# Thread: FAQ: Graphics Math

1. Thank you VERY much for the informative post! btw: in terms of using the API to finish a triangle, the reason I'm asking all these questions is that I'm not using an API. If I did, even though I would have a nice app, I wouldn't understand the math as well.

Again, thank you.  2. To further illustrate here is a shot from my project in texture mode. 3. Here is a shot from nearly the same location in wireframe mode. Notice that the texture's are still applied to the lines (if you can see that in the screen shot) so this is not pure wireframe mode, but it's close.

I had to ramp the RGBs to get this to display right. Hope you can see it.

You can see that my sphere's are made up of a bunch of flat faces. The flat faces are then divided into 2 triangles. So you can see the triangles in this pic quite well.

Also the lighting is turned on in this pic and the light source is directly behind the camera. I softened the image a bit so you can see the lines better.

The big blue lines behind the sphere (they are behind it, but you can see through the sphere now so they show up) are from the backdrop sphere.

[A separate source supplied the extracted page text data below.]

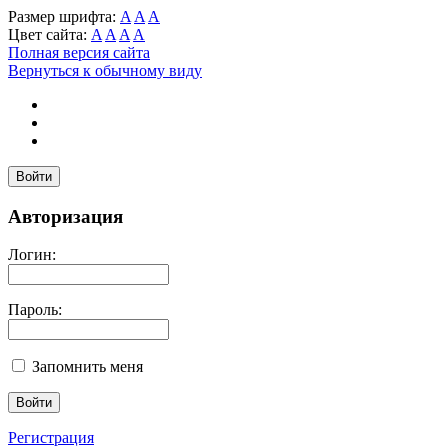
Размер шрифта:
A
A
A
Цвет сайта:
A
A
A
A
Полная версия сайта
Вернуться к обычному виду
Войти
Авторизация
Логин:
Пароль:
Запомнить меня
Регистрация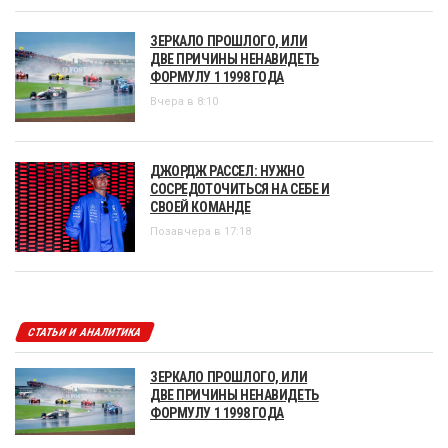
ЗЕРКАЛО ПРОШЛОГО, ИЛИ
ДВЕ ПРИЧИНЫ НЕНАВИДЕТЬ
ФОРМУЛУ 1 1998 ГОДА
Вчера в 8:10
ДЖОРДЖ РАССЕЛ: НУЖНО
СОСРЕДОТОЧИТЬСЯ НА СЕБЕ И
СВОЕЙ КОМАНДЕ
Позавчера в 17:18
СТАТЬИ И АНАЛИТИКА
ЗЕРКАЛО ПРОШЛОГО, ИЛИ
ДВЕ ПРИЧИНЫ НЕНАВИДЕТЬ
ФОРМУЛУ 1 1998 ГОДА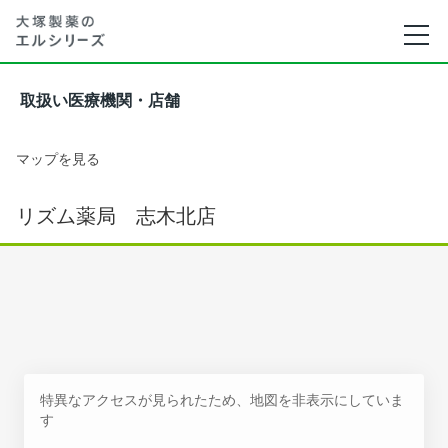
取扱い医療機関・店舗
マップを見る
リズム薬局 志木北店
特異なアクセスが見られたため、地図を非表示にしていま
す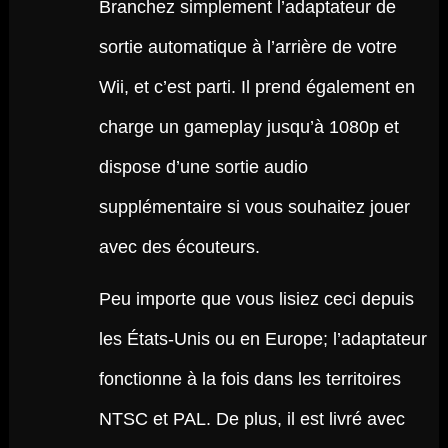
Branchez simplement l’adaptateur de
sortie automatique à l’arrière de votre
Wii, et c’est parti. Il prend également en
charge un gameplay jusqu’à 1080p et
dispose d’une sortie audio
supplémentaire si vous souhaitez jouer
avec des écouteurs.
Peu importe que vous lisiez ceci depuis
les États-Unis ou en Europe; l’adaptateur
fonctionne à la fois dans les territoires
NTSC et PAL. De plus, il est livré avec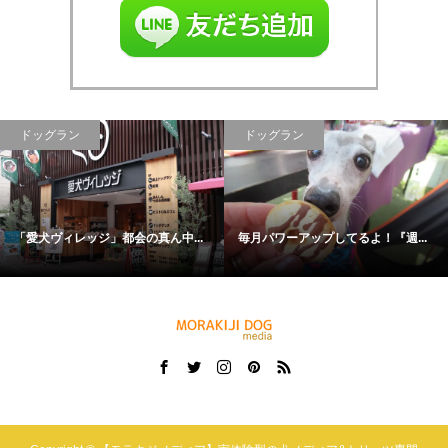
ドッグラン
ドッグラン
「愛犬ヴィレッジ」都会の真ん中...
毎月パワーアップしてるよ！『週...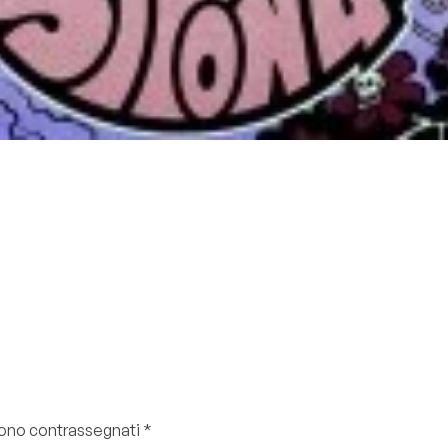
 sono contrassegnati
*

Notice in the texture picture that there is a big space backdrop texture. This is simply a huge textured sphere that is always centered around the camera. In the wireframe mode pic you can see the background sphere as well as the planet sphere.

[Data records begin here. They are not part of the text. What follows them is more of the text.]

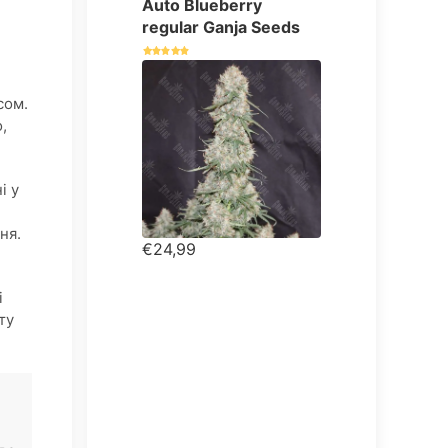
Auto Blueberry
regular Ganja Seeds
сом.
,
і у
ня.
€24,99
і
ту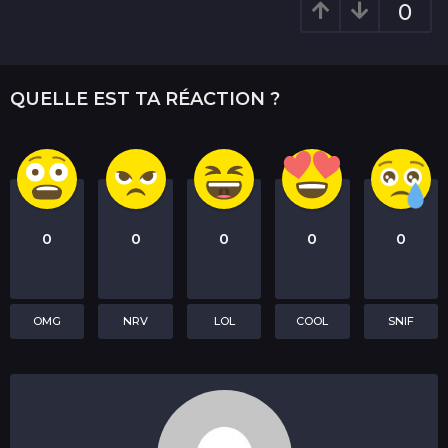
0
QUELLE EST TA RÉACTION ?
0
0
0
0
0
OMG
NRV
LOL
COOL
SNIF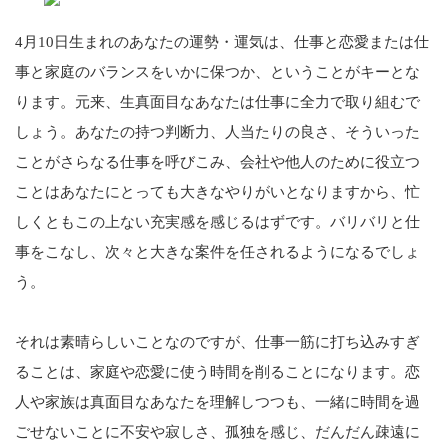
4月10日生まれのあなたの運勢・運気は、仕事と恋愛または仕
事と家庭のバランスをいかに保つか、ということがキーとな
ります。元来、生真面目なあなたは仕事に全力で取り組むで
しょう。あなたの持つ判断力、人当たりの良さ、そういった
ことがさらなる仕事を呼びこみ、会社や他人のために役立つ
ことはあなたにとっても大きなやりがいとなりますから、忙
しくともこの上ない充実感を感じるはずです。バリバリと仕
事をこなし、次々と大きな案件を任されるようになるでしょ
う。
それは素晴らしいことなのですが、仕事一筋に打ち込みすぎ
ることは、家庭や恋愛に使う時間を削ることになります。恋
人や家族は真面目なあなたを理解しつつも、一緒に時間を過
ごせないことに不安や寂しさ、孤独を感じ、だんだん疎遠に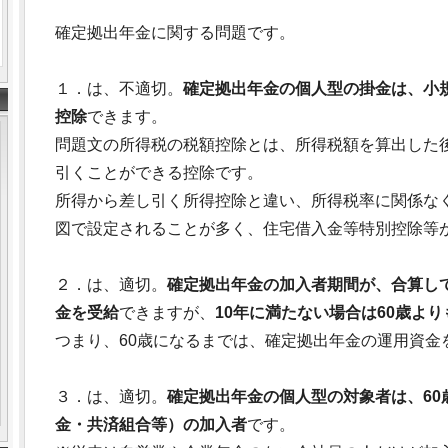
確定拠出年金に関する問題です。
１．は、不適切。
確定拠出年金の個人型の掛金は、小
控除
できます。
問題文の所得税の税額控除とは、所得税額を算出した
引くことができる控除です。
所得から差し引く所得控除と違い、所得税率に関係な
図で設定されることが多く、住宅借入金等特別控除等
２．は、適切。
確定拠出年金の加入者期間が、合算して
金を受給
できますが、
10年に満たない場合は60歳よ
つまり、60歳になるまでは、確定拠出年金の運用資金
３．は、適切。
確定拠出年金の個人型の対象者は、60
金・共済組合等）の加入者
です。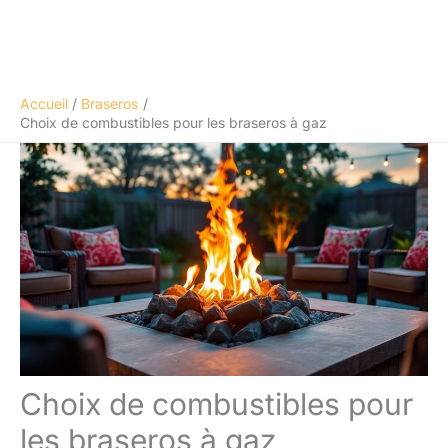
Accueil
Braseros
Choix de combustibles pour les braseros à gaz
Choix de combustibles pour
les braseros à gaz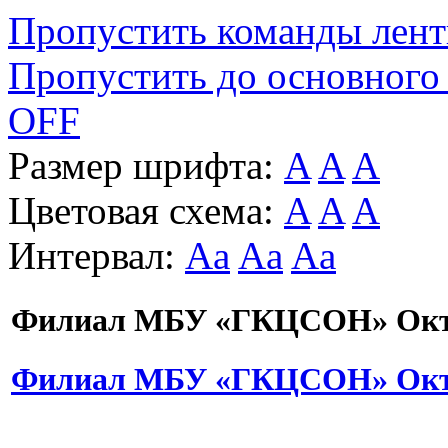
Пропустить команды лен
Пропустить до основного
OFF
Размер шрифта:
A
A
A
Цветовая схема:
A
A
A
Интервал:
Aa
Aa
Aa
Филиал МБУ «ГКЦСОН» Октя
Филиал МБУ «ГКЦСОН» Октя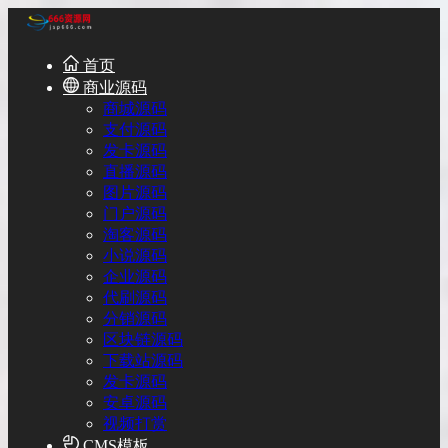
首页
商业源码
商城源码
支付源码
发卡源码
直播源码
图片源码
门户源码
淘客源码
小说源码
企业源码
代刷源码
分销源码
区块链源码
下载站源码
发卡源码
安卓源码
视频打赏
CMS模板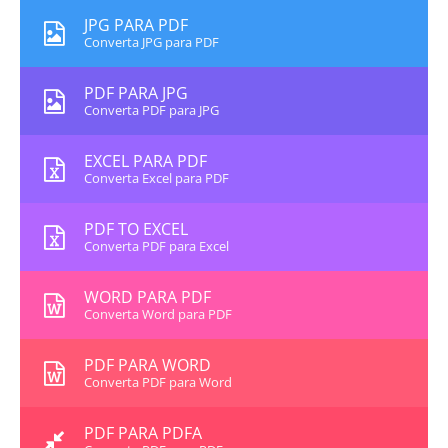
JPG PARA PDF
Converta JPG para PDF
PDF PARA JPG
Converta PDF para JPG
EXCEL PARA PDF
Converta Excel para PDF
PDF TO EXCEL
Converta PDF para Excel
WORD PARA PDF
Converta Word para PDF
PDF PARA WORD
Converta PDF para Word
PDF PARA PDFA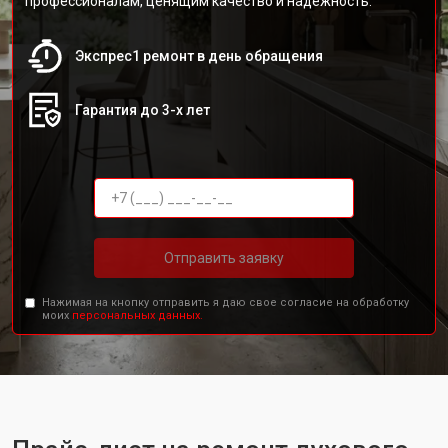
профессионалам, ценящим качество и надежность.
Экспрес1 ремонт в день обращения
Гарантия до 3-х лет
Отправить заявку
Нажимая на кнопку отправить я даю свое согласие на обработку
моих
персональных данных.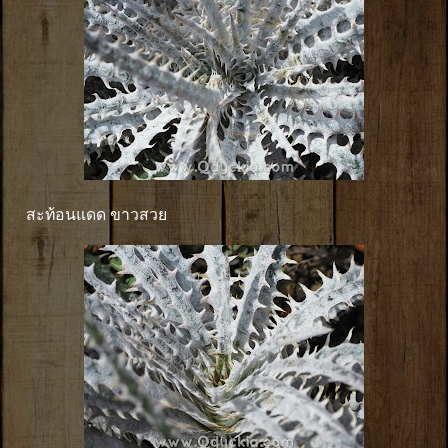
สะท้อนแดด ขาวสวย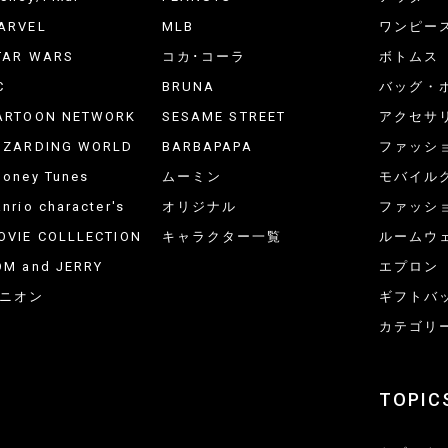
ARVEL
MLB
ワンピー
TAR WARS
コカ･コーラ
ボトムス
C
BRUNA
バッグ・
ARTOON NETWORK
SESAME STREET
アクセサ
IZARDING WORLD
BARBAPAPA
ファッシ
ooney Tunes
ムーミン
モバイル
nrio character's
オリジナル
ファッシ
OVIE COLLLECTION
キャラクター一覧
ルームウ
OM and JERRY
エプロン
ニオン
ギフトバ
カテゴリ
TOPIC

To visualize the square faces in your mind, mentally take out all the diagonal lines in the wireframe pic. Now put em back in and you have the triangles. They were created exactly the same way I explained and illustrated in my post. 4. Just in case you are having probs picking out the tris - I have color highlighted the tris according to the example picture I showed you above.

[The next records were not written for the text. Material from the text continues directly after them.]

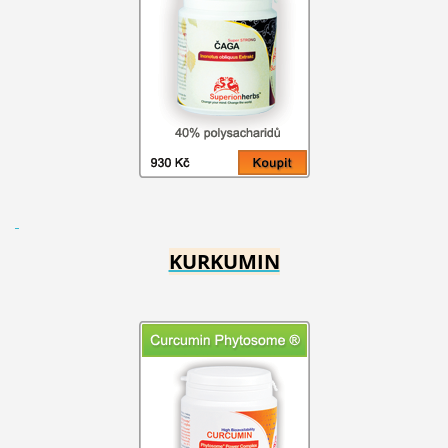
KURKUMIN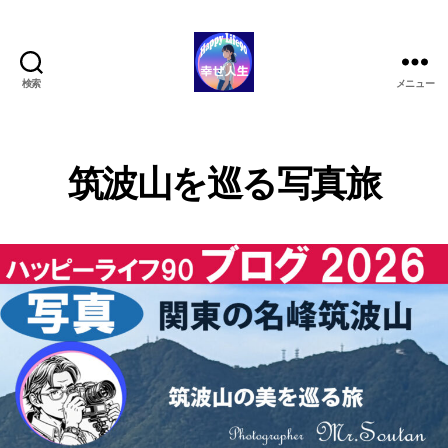
検索
メニュー
ハ
ッ
ピ
ー
筑波山を巡る写真旅
ラ
イ
フ
90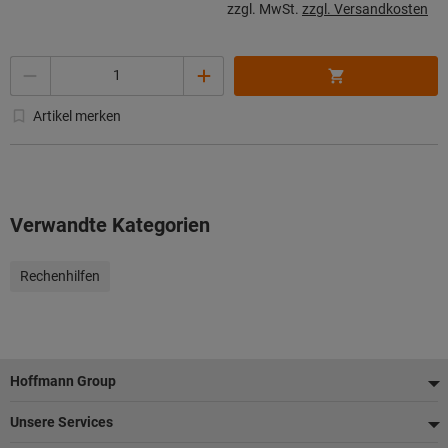
zzgl. MwSt.
zzgl. Versandkosten
Menge
Artikel merken
Verwandte Kategorien
Rechenhilfen
Fußzeile
Hoffmann Group
Unsere Services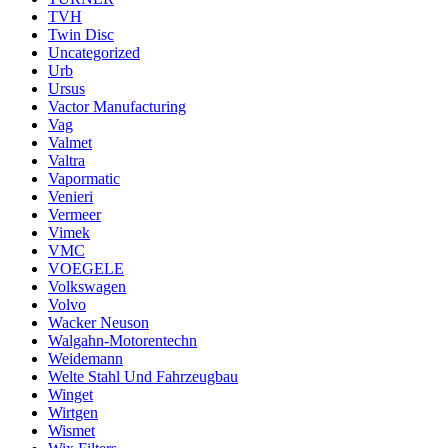
TVH
Twin Disc
Uncategorized
Urb
Ursus
Vactor Manufacturing
Vag
Valmet
Valtra
Vapormatic
Venieri
Vermeer
Vimek
VMC
VOEGELE
Volkswagen
Volvo
Wacker Neuson
Walgahn-Motorentechn
Weidemann
Welte Stahl Und Fahrzeugbau
Winget
Wirtgen
Wismet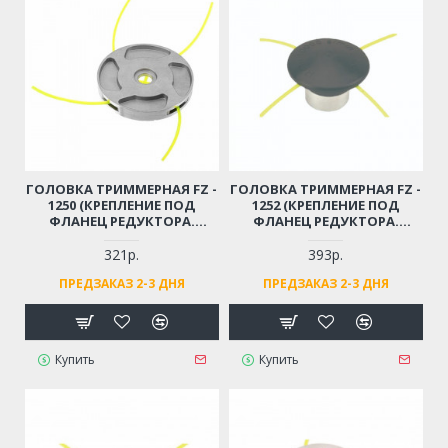
ГОЛОВКА ТРИММЕРНАЯ FZ -
ГОЛОВКА ТРИММЕРНАЯ FZ -
1250 (КРЕПЛЕНИЕ ПОД
1252 (КРЕПЛЕНИЕ ПОД
ФЛАНЕЦ РЕДУКТОРА.
ФЛАНЕЦ РЕДУКТОРА.
МЕТАЛЛИЧЕСКАЯ, ПОД 4
МЕТАЛЛИЧЕСКАЯ, ПОД 4
ОТРЕЗКА ЛЕСКИ. ТОЛЩИНА
ОТРЕЗКА ЛЕСКИ. ТОЛЩИНА
321р.
393р.
ЛЕСКИ ДО 3,0ММ)
ЛЕСКИ ДО 4,0ММ)
ПРЕДЗАКАЗ 2-3 ДНЯ
ПРЕДЗАКАЗ 2-3 ДНЯ
Купить
Купить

Red corresponds to triangle 1, and yellow corresponds to triangle 2. 5. OH MY GOD! You are like a god! That's absolutly the coolest thing I've ever seen! I can't even make a spinning wireframe box, and you not only made a wireframe sphere, but also textured!

Just thought I'd say, I worship you man!

Thanks again, 6. Another example. 7. Hold on, I think I just understood something after re-reading your posts. So, that entire wireframe sphere is simply squares, rotated and skewed to fit the surface of the sphere, then cut in half as triangles?

Wow, that's really cool. 8. Yes it is. Every model is composed of triangles. Now not all models decompose neatly into squares, but a lot of them do. Mine does because the sphere is created mathematically into quads or squares and then the squares are made into 2 triangles...or they are triangulated.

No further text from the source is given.